Output Gate: This gate determines the hidden state output, which influences the final prediction. It is calculated as:
$$ o_t = \sigma(W_o \cdot [h_{t-1}, x_t] + b_o) $$
$$ h_t = o_t \cdot \tanh(C_t) $$
Here, \( o_t \) is the output gate result, and \( h_t \) is the current hidden state. This process enables the LSTM model to output predictions for EV car sales based on learned temporal patterns.
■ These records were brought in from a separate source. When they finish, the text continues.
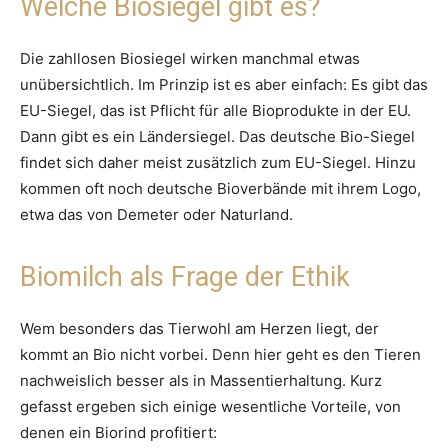
Welche Biosiegel gibt es?
Die zahllosen Biosiegel wirken manchmal etwas
unübersichtlich. Im Prinzip ist es aber einfach: Es gibt das
EU-Siegel, das ist Pflicht für alle Bioprodukte in der EU.
Dann gibt es ein Ländersiegel. Das deutsche Bio-Siegel
findet sich daher meist zusätzlich zum EU-Siegel. Hinzu
kommen oft noch deutsche Bioverbände mit ihrem Logo,
etwa das von Demeter oder Naturland.
Biomilch als Frage der Ethik
Wem besonders das Tierwohl am Herzen liegt, der
kommt an Bio nicht vorbei. Denn hier geht es den Tieren
nachweislich besser als in Massentierhaltung. Kurz
gefasst ergeben sich einige wesentliche Vorteile, von
denen ein Biorind profitiert: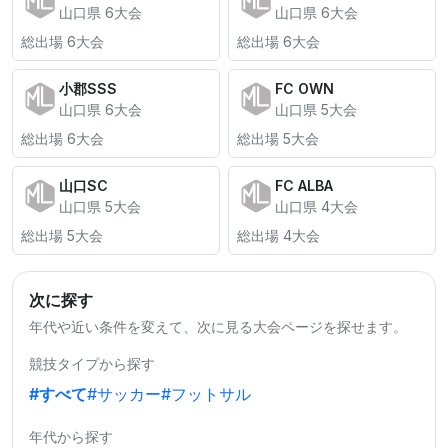
山口県 6大会
山口県 6大会
総出場 6大会
総出場 6大会
小郡SSS
FC OWN
山口県 6大会
山口県 5大会
総出場 6大会
総出場 5大会
山口SC
FC ALBA
山口県 5大会
山口県 4大会
総出場 5大会
総出場 4大会
次に探す
年代や近い条件を変えて、次に見る大会ページを探せます。
競技タイプから探す
#すべて
#サッカー
#フットサル
年代から探す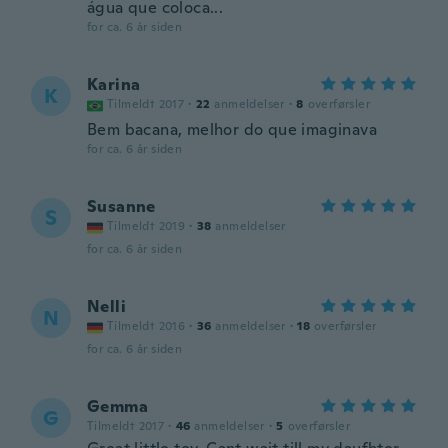
água que coloca...
for ca. 6 år siden
Karina
K
Tilmeldt 2017
·
22
anmeldelser
·
8
overførsler
Bem bacana, melhor do que imaginava
for ca. 6 år siden
Susanne
S
Tilmeldt 2019
·
38
anmeldelser
for ca. 6 år siden
Nelli
N
Tilmeldt 2016
·
36
anmeldelser
·
18
overførsler
for ca. 6 år siden
Gemma
G
Tilmeldt 2017
·
46
anmeldelser
·
5
overførsler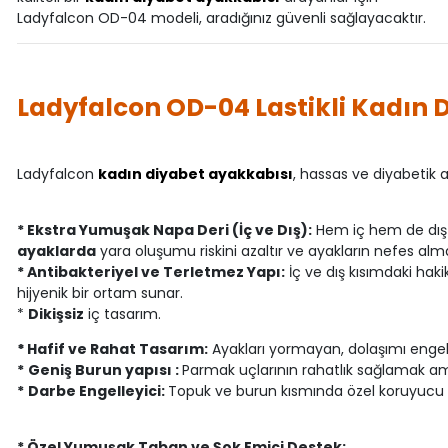
Ladyfalcon OD-04 modeli, aradığınız güvenli sağlayacaktır.
Ladyfalcon OD-04 Lastikli Kadın D
Ladyfalcon
kadın diyabet ayakkabısı
, hassas ve diyabetik 
* Ekstra Yumuşak Napa Deri (İç ve Dış):
Hem iç hem de dış 
ayaklarda
yara oluşumu riskini azaltır ve ayakların nefes alma
* Antibakteriyel ve Terletmez Yapı:
İç ve dış kısımdaki haki
hijyenik bir ortam sunar.
*
Dikişsiz
iç tasarım.
*
Hafif ve Rahat Tasarım:
Ayakları yormayan, dolaşımı engel
*
Geniş Burun yapısı :
Parmak uçlarının rahatlık sağlamak am
*
Darbe Engelleyici:
Topuk ve burun kısmında özel koruyucu ma
* Özel Yumuşak Taban ve Şok Emici Destek: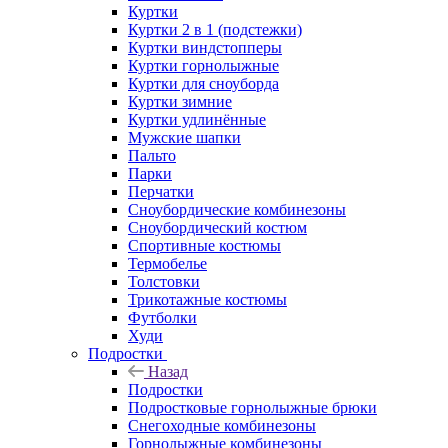
Куртки
Куртки 2 в 1 (подстежки)
Куртки виндстопперы
Куртки горнолыжные
Куртки для сноуборда
Куртки зимние
Куртки удлинённые
Мужские шапки
Пальто
Парки
Перчатки
Сноубордические комбинезоны
Сноубордический костюм
Спортивные костюмы
Термобелье
Толстовки
Трикотажные костюмы
Футболки
Худи
Подростки
Назад
Подростки
Подростковые горнолыжные брюки
Снегоходные комбинезоны
Горнолыжные комбинезоны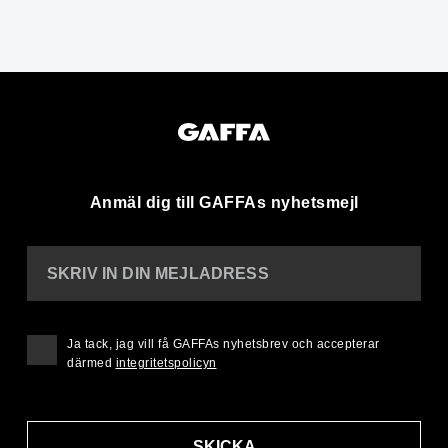
Anmäl dig till GAFFAs nyhetsmejl
SKRIV IN DIN MEJLADRESS
Ja tack, jag vill få GAFFAs nyhetsbrev och accepterar
därmed
integritetspolicyn
SKICKA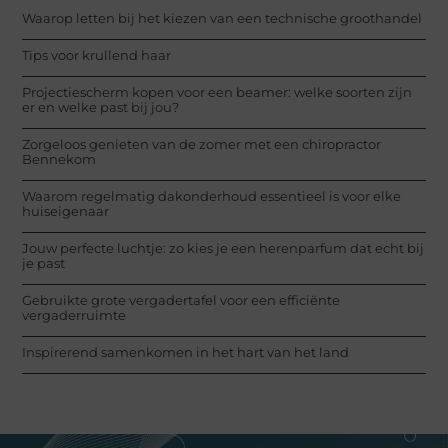
Waarop letten bij het kiezen van een technische groothandel
Tips voor krullend haar
Projectiescherm kopen voor een beamer: welke soorten zijn
er en welke past bij jou?
Zorgeloos genieten van de zomer met een chiropractor
Bennekom
Waarom regelmatig dakonderhoud essentieel is voor elke
huiseigenaar
Jouw perfecte luchtje: zo kies je een herenparfum dat echt bij
je past
Gebruikte grote vergadertafel voor een efficiënte
vergaderruimte
Inspirerend samenkomen in het hart van het land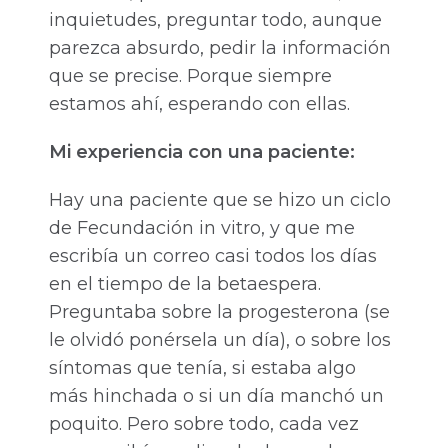
inquietudes, preguntar todo, aunque
parezca absurdo, pedir la información
que se precise. Porque siempre
estamos ahí, esperando con ellas.
Mi experiencia con una paciente:
Hay una paciente que se hizo un ciclo
de Fecundación in vitro, y que me
escribía un correo casi todos los días
en el tiempo de la betaespera.
Preguntaba sobre la progesterona (se
le olvidó ponérsela un día), o sobre los
síntomas que tenía, si estaba algo
más hinchada o si un día manchó un
poquito. Pero sobre todo, cada vez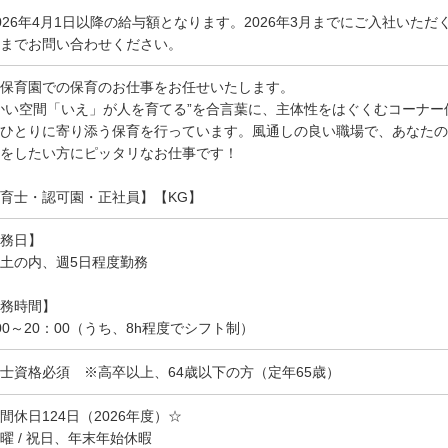
026年4月1日以降の給与額となります。2026年3月までにご入社いた
までお問い合わせください。
保育園での保育のお仕事をお任せいたします。
かい空間「いえ」が人を育てる”を合言葉に、主体性をはぐくむコーナ
ひとりに寄り添う保育を行っています。風通しの良い職場で、あなたの
をしたい方にピッタリなお仕事です！
育士・認可園・正社員】【KG】
務日】
土の内、週5日程度勤務
務時間】
00～20：00（うち、8h程度でシフト制）
士資格必須 ※高卒以上、64歳以下の方（定年65歳）
間休日124日（2026年度）☆
曜 / 祝日、年末年始休暇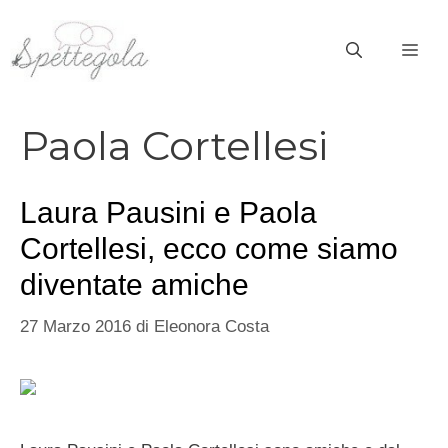
Vai
al
ME
contenuto
Paola Cortellesi
Laura Pausini e Paola
Cortellesi, ecco come siamo
diventate amiche
27 Marzo 2016
di
Eleonora Costa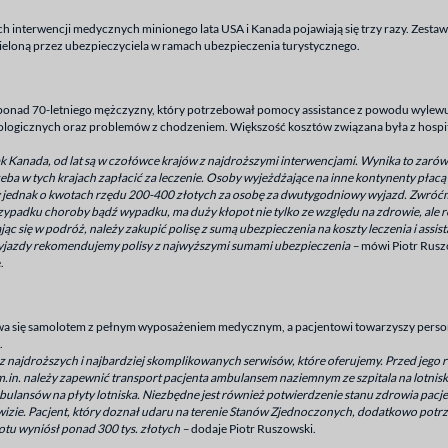
h interwencji medycznych minionego lata USA i Kanada pojawiają się trzy razy. Zesta
loną przez ubezpieczyciela w ramach ubezpieczenia turystycznego.
onad 70-letniego mężczyzny, który potrzebował pomocy assistance z powodu wylewu
logicznych oraz problemów z chodzeniem. Większość kosztów związana była z hospita
k Kanada, od lat są w czołówce krajów z najdroższymi interwencjami. Wynika to zaró
eba w tych krajach zapłacić za leczenie. Osoby wyjeżdżające na inne kontynenty płacą 
jednak o kwotach rzędu 200-400 złotych za osobę za dwutygodniowy wyjazd. Zwróćmy 
ypadku choroby bądź wypadku, ma duży kłopot nie tylko ze względu na zdrowie, ale r
jąc się w podróż, należy zakupić polisę z sumą ubezpieczenia na koszty leczenia i ass
wyjazdy rekomendujemy polisy z najwyższymi sumami ubezpieczenia –
mówi Piotr Ruszo
.
a się samolotem z pełnym wyposażeniem medycznym, a pacjentowi towarzyszy persone
.
m z najdroższych i najbardziej skomplikowanych serwisów, które oferujemy. Przed jego
.in. należy zapewnić transport pacjenta ambulansem naziemnym ze szpitala na lotnisko o
ulansów na płyty lotniska. Niezbędne jest również potwierdzenie stanu zdrowia pacjen
j wizie. Pacjent, który doznał udaru na terenie Stanów Zjednoczonych, dodatkowo po
otu wyniósł ponad 300 tys. złotych –
dodaje Piotr Ruszowski.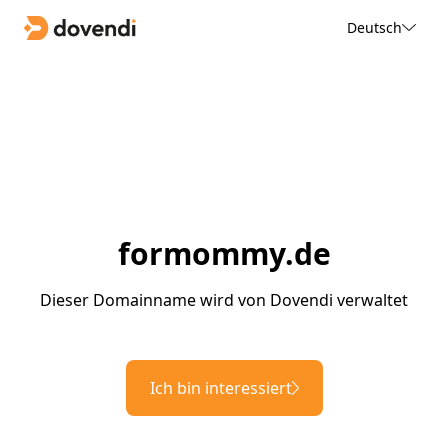
Deutsch
formommy.de
Dieser Domainname wird von Dovendi verwaltet
Ich bin interessiert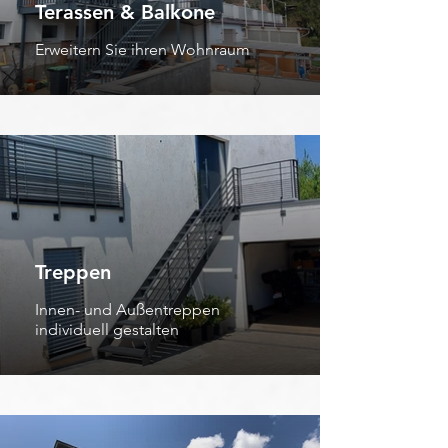
Terassen & Balkone
Erweitern Sie ihren Wohnraum
Treppen
Innen- und Außentreppen
individuell gestalten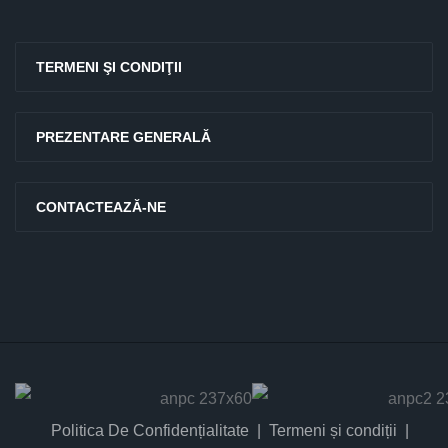
TERMENI ŞI CONDIŢII
PREZENTARE GENERALĂ
CONTACTEAZĂ-NE
Politica De Confidențialitate
Termeni și condiții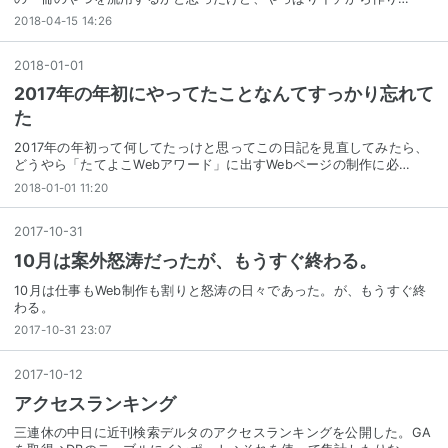
2018-04-15 14:26
2018
-
01
-
01
2017年の年初にやってたことなんてすっかり忘れて
た
2017年の年初って何してたっけと思ってこの日記を見直してみたら、
どうやら「たてよこWebアワード」に出すWebページの制作に必…
2018-01-01 11:20
2017
-
10
-
31
10月は案外怒涛だったが、もうすぐ終わる。
10月は仕事もWeb制作も割りと怒涛の日々であった。が、もうすぐ終
わる。
2017-10-31 23:07
2017
-
10
-
12
アクセスランキング
三連休の中日に近刊検索デルタのアクセスランキングを公開した。GA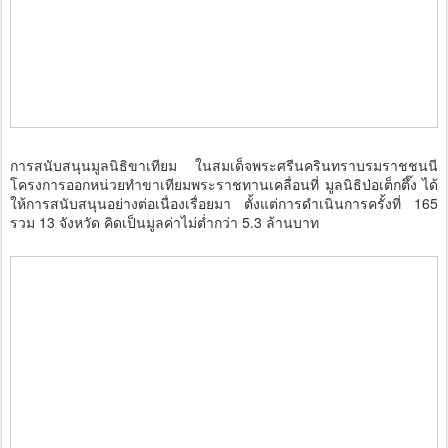
การสนับสนุนมูลนิธิขาเทียม ในสมเด็จพระศรีนครินทราบรมราชชนนี
โครงการออกหน่วยทำขาเทียมพระราชทานเคลื่อนที่ มูลนิธิป่อเต็กตึ๊ง ได้
ให้การสนับสนุนอย่างต่อเนื่องเรื่อยมา ตั้งแต่การดำเนินการครั้งที่ 165
รวม 13 จังหวัด คิดเป็นมูลค่าไม่ต่ำกว่า 5.3 ล้านบาท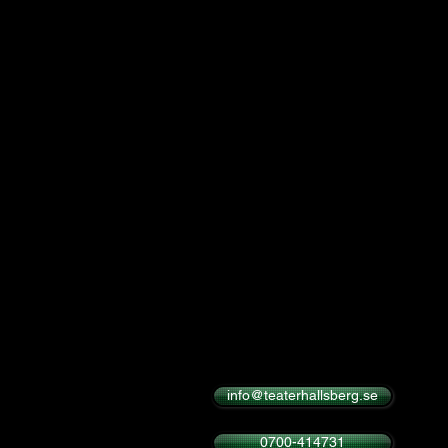
Besöksadress
Ängvaktarvägen 68, Hallsberg
Postadress
Teater Hallsberg
C/O Cansby
Ängvaktarvägen 68
69436 Hallsberg
Vi spelar utomhus på
Hallsbergs hembygdsgård
Stocksättersvägen 16
Organisationsnummer:
802499-2888
info@teaterhallsberg.se
0700-414731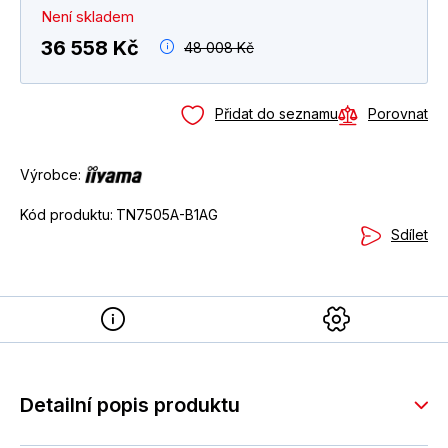
Není skladem
36 558 Kč
48 008 Kč
Přidat do seznamu
Porovnat
Výrobce:
Kód produktu:
TN7505A-B1AG
Sdílet
Detailní popis produktu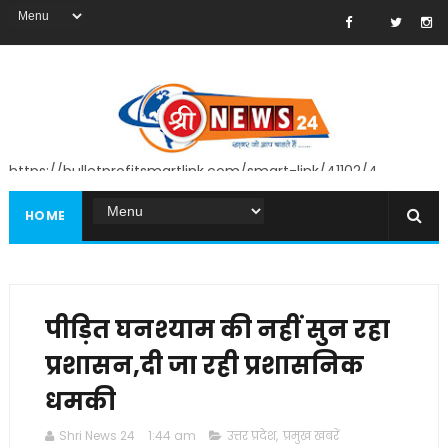
https://bulletprofitsmartlink.com/smart-link/41102/4
HOME
पीड़ित घनश्याम की नहीं सुन रहा
प्रशासन,दी जा रही प्रशासनिक
धमकी
Shri News 24
1:44 am
उत्तर प्रदेश
,
प्रमुख खबरें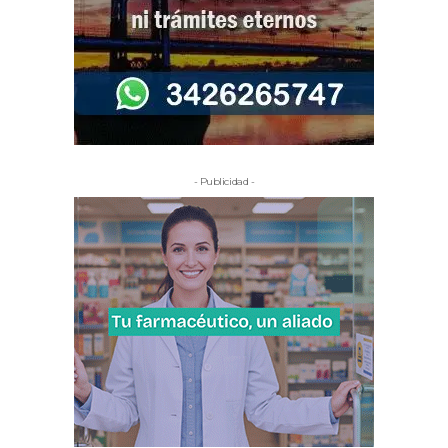
- Publicidad -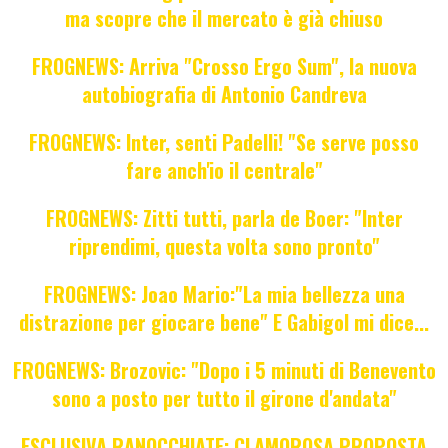
ma scopre che il mercato è già chiuso
FROGNEWS: Arriva "Crosso Ergo Sum", la nuova
autobiografia di Antonio Candreva
FROGNEWS: Inter, senti Padelli! "Se serve posso
fare anch'io il centrale"
FROGNEWS: Zitti tutti, parla de Boer: "Inter
riprendimi, questa volta sono pronto"
FROGNEWS: Joao Mario:"La mia bellezza una
distrazione per giocare bene" E Gabigol mi dice...
FROGNEWS: Brozovic: "Dopo i 5 minuti di Benevento
sono a posto per tutto il girone d'andata"
ESCLUSIVA RANOCCHIATE: CLAMOROSA PROPOSTA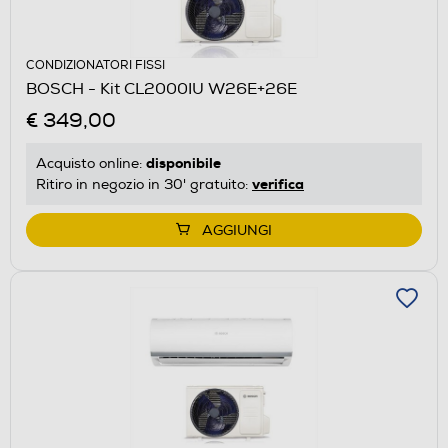
CONDIZIONATORI FISSI
BOSCH - Kit CL2000IU W26E+26E
€ 349,00
disponibile
Acquisto online:
verifica
Ritiro in negozio in 30' gratuito:
AGGIUNGI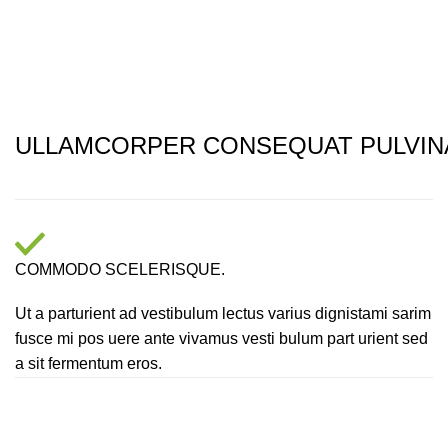
ULLAMCORPER CONSEQUAT PULVIN
COMMODO SCELERISQUE.
Ut a parturient ad vestibulum lectus varius dignistami sarim
fusce mi pos uere ante vivamus vesti bulum part urient sed
a sit fermentum eros.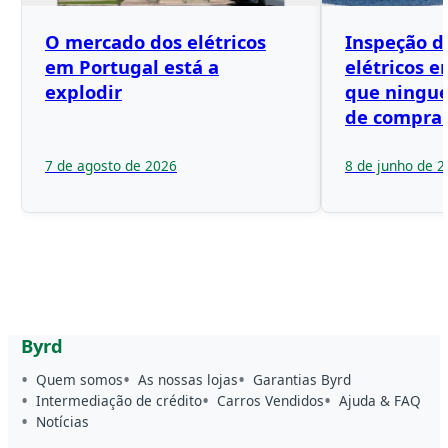
O mercado dos elétricos
Inspeção d
em Portugal está a
elétricos e
explodir
que ningué
de compra
7 de agosto de 2026
8 de junho de 
Byrd
Quem somos
As nossas lojas
Garantias Byrd
Intermediação de crédito
Carros Vendidos
Ajuda & FAQ
Notícias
To optimize the LSTM model for EV cars sales forecasting, various hyperparameters were configured, and the training process was fine-tuned. The model was trained using the Adam optimizer, with mean squared error (MSE) as the loss function. The dataset was split into training and testing sets in a 9:1 ratio to ensure robust validation. Key parameters, such as the number of hidden units, learning rate, batch size, and dropout rate, were carefully selected to prevent overfitting and enhance generalization. The table below outlines the specific hyperparameter values used in the training process, which contributed to the model’s ability to capture the dynamics of EV car sales.
| Parameter | Value |
|---|---|
| Input Features | 1 |
| Output Features | 1 |
| Optimizer | Adam |
| Loss Function | MSE |
| Training-Test Split | 9:1 |
| Max Epochs | 1500 |
| Hidden Units | 100 |
| Epochs | 125 |
| Learning Rate | 0.051 |
| Batch Size | 85 |
| Dropout Rate | 0.2 |
| Learning Rate Decay Factor | 0.33 |
| Gradient Threshold | 0.085 |
The model’s performance was evaluated using multiple metrics to assess its predictive accuracy for EV cars sales. The metrics include the coefficient of determination (R²), mean squared error (MSE), root mean squared error (RMSE), mean absolute error (MAE), and mean absolute percentage error (MAPE). These indicators provide a comprehensive view of the model’s fit and error magnitude. The formulas for these metrics are as follows:
$$ R^2 = 1 – \frac{\sum_{i=1}^{N} (y_i – \hat{y}_i)^2}{\sum_{i=1}^{N} (y_i – \bar{y})^2} $$
where \( y_i \) is the actual sales value, \( \hat{y}_i \) is the predicted value, \( \bar{y} \) is the mean of actual values, and \( N \) is the number of samples. A higher R² value indicates better explanatory power for EV car sales trends.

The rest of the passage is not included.